10.1 + VML vzabs seems slow

AndrewC · ‎11-06-2009

I am using vzabs ( MKL 10.1) to take absolute values abs=sqrt(r*r + i*i) of vectors (10000) of double complex data. Suprisingly a single call to vzabs is slower by a factor of 1.5 than a simple C++ 'for' loop implementation.
Switching to 10.2, shows that vzabs takes advantage of threading, but only just matches the single threaded C++ implementation in wall clock time.

TimP · ‎11-06-2009

If you are writing it out in the form you quote, with no protection against over/underflow, your own vectorized code should give full performance, and your test loop may be long enough to show a gain with threaded parallelization.

Ilya_B_Intel · ‎11-09-2009

vasci_intel, we would like to reproduce this result, can you please specify some details?
What kind of loop you used for comparison:
1) for(;;) { sqrt(Im(z)*Im(z) + Re(z)*Re(z)); }
2) for(;;) { cabs(z); }
3) Something else
Was this loop vectorized by compiler?
What version of compilerwas used?
And what system do you use (IA32/Intel 64, CPU)?
Will try to look deeper in the case.

AndrewC · ‎11-10-2009

Quoting - Ilya Burylov (Intel)

vasci_intel, we would like to reproduce this result, can you please specify some details?
What kind of loop you used for comparison:
1) for(;;) { sqrt(Im(z)*Im(z) + Re(z)*Re(z)); }
2) for(;;) { cabs(z); }
3) Something else
Was this loop vectorized by compiler?
What version of compilerwas used?
And what system do you use (IA32/Intel 64, CPU)?
Will try to look deeper in the case.

I am using Intel 10.1.025 C++ Windows x86_64 compiler on Pentium D (Intel 64). My code is actually a fairly complete C++ library matrix library using a custom "Complex" class (not std::complex). The core routine is simply a sqrt( re*re + im*im). It appears the Intel compiler is doing a very good job of inlining the various C++ calls

Given the above, the sample code is non-trivial to generate, but I will take the time to do so and submit it here.

AndrewC · ‎11-10-2009

Quoting - vasci_intel

I am using Intel 10.1.025 C++ Windows x86_64 compiler on Pentium D (Intel 64). My code is actually a fairly complete C++ library matrix library using a custom "Complex" class (not std::complex). The core routine is simply a sqrt( re*re + im*im). It appears the Intel compiler is doing a very good job of inlining the various C++ calls

Given the above, the sample code is non-trivial to generate, but I will take the time to do so and submit it here.

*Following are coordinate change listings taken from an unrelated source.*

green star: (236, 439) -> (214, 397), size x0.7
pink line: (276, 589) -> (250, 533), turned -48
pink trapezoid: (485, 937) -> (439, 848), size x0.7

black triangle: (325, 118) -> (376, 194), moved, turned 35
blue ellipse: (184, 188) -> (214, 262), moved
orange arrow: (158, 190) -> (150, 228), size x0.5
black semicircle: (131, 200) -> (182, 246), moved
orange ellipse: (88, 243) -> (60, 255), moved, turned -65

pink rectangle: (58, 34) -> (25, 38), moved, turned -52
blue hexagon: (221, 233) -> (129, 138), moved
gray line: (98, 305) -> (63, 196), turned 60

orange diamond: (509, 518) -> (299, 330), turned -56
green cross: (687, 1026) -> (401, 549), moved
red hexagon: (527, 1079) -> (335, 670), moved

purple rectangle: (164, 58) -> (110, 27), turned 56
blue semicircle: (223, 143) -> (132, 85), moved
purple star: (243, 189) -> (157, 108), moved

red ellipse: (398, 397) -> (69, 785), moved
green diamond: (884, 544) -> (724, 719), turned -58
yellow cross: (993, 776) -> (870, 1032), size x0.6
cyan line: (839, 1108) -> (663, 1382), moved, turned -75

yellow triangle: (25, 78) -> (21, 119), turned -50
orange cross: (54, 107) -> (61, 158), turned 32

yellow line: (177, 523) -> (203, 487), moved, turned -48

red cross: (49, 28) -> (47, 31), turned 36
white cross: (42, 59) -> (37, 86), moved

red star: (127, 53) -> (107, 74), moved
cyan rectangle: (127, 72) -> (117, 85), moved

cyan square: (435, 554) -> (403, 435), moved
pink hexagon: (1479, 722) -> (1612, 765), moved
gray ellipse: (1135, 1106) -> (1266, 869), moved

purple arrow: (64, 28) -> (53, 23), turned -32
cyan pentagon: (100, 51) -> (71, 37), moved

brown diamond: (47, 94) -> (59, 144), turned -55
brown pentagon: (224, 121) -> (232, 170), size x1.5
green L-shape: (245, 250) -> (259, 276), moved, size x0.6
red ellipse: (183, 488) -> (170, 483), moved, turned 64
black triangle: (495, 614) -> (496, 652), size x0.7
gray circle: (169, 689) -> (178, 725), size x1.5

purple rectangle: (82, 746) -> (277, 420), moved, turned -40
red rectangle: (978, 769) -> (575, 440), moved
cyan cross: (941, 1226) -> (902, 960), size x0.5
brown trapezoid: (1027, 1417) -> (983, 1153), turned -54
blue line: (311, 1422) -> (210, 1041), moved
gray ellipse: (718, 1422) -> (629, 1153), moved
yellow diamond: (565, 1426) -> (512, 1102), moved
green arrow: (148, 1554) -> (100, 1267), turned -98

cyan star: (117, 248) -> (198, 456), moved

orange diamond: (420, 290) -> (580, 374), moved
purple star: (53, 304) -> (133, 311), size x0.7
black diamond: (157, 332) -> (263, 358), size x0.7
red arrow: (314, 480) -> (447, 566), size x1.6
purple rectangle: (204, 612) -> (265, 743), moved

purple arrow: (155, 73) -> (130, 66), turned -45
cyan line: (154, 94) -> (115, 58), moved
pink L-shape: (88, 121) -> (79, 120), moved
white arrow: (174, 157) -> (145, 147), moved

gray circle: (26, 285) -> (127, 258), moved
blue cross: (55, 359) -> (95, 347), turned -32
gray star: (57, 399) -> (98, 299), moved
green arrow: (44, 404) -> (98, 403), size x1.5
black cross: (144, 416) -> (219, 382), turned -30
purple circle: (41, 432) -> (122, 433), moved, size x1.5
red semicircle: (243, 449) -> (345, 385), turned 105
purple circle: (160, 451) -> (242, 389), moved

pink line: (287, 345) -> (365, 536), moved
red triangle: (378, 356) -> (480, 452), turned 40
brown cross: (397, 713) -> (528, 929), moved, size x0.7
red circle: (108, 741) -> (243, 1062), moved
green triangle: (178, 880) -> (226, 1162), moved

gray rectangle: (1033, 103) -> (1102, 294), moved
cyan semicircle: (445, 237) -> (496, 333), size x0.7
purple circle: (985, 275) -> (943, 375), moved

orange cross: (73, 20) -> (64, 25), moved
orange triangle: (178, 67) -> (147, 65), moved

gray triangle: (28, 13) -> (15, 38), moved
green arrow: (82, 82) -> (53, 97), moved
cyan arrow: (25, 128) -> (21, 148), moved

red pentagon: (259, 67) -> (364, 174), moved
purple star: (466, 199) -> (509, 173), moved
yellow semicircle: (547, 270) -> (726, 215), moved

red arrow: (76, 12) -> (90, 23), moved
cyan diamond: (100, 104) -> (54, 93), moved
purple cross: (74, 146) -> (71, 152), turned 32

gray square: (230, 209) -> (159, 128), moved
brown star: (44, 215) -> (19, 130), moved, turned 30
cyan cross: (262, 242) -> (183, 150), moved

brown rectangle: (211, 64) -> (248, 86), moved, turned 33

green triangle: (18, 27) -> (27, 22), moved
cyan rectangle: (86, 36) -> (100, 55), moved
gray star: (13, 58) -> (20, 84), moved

I have done some more investigation on this...
The environment is actually
Intel C++ 10.1.025, ia32, MKL 10.2 Update 3, Windows XP, Pentium D, 3.00Ghz,Timing is done for size=50000, and a number of loops to get meaningful numbers...

typedef std::complex dcomplex;
dcomplex * a = new dcomplex[size];
double * b = new double[size];

for(int i=0; i a=dcomplex(4.0,3.0);
}

test 1 , using std::complex
for(int i=0; i b=abs(a);
}
CPU Time : 21.57 s ( wallclock = 21.81)

test 2 using inline naive abs() function ( more similar to my custom C++ Complex library)
for(int i=0; i const dcomplex &aa=a;
double r=aa.real();
double im=aa.imag();
b=sqrt(r*r +im*im);
}
CPU Time: 0.6875 ( wallclock = 0.687)

test 3 using VML
vzabs( &size, (MKL_Complex16 *)a,b );
CPU Time: 1.13 ( wallclock = 0.566)

Looking at the code for std::complex::abs I had not realized there is , in general, a more numerically stable way to do abs() than just the naive implementation. std::complex::abs is doing this, obviously painfully slow. If vzabs is doing similar then vzabs is clearly relatively very fast ( and it is threaded efficiently)

Ilya_B_Intel · ‎11-11-2009

vasci_intel,

Thank you for your answers.

Yes, vzAbs implements numerically enhanced algorithm for calculation of the result to give accurate answers on all valid arguments, while nave implementation sqrt(r*r +im*im) shows total accuracy loss for about half of representable floating-point numbers.

Let us consider A=max(abs,abs(im)). If A<2^-538 (roughly), then sqrt(r*r+im*im) will give zero as a result, but correct result should not be smaller than A. If A>2^+512 (roughly), then sqrt(r*r+im*im) will give infinity, while correct result should not be larger than A*sqrt(2). This gives about half of valid FP numbers.

Still we appreciate your input and if nave implementation is sufficient for your needs then we can consider more optimizations efforts in VML relaxed accuracy modes for vzAbs. Do you know if vzAbs is in yours application hotspot?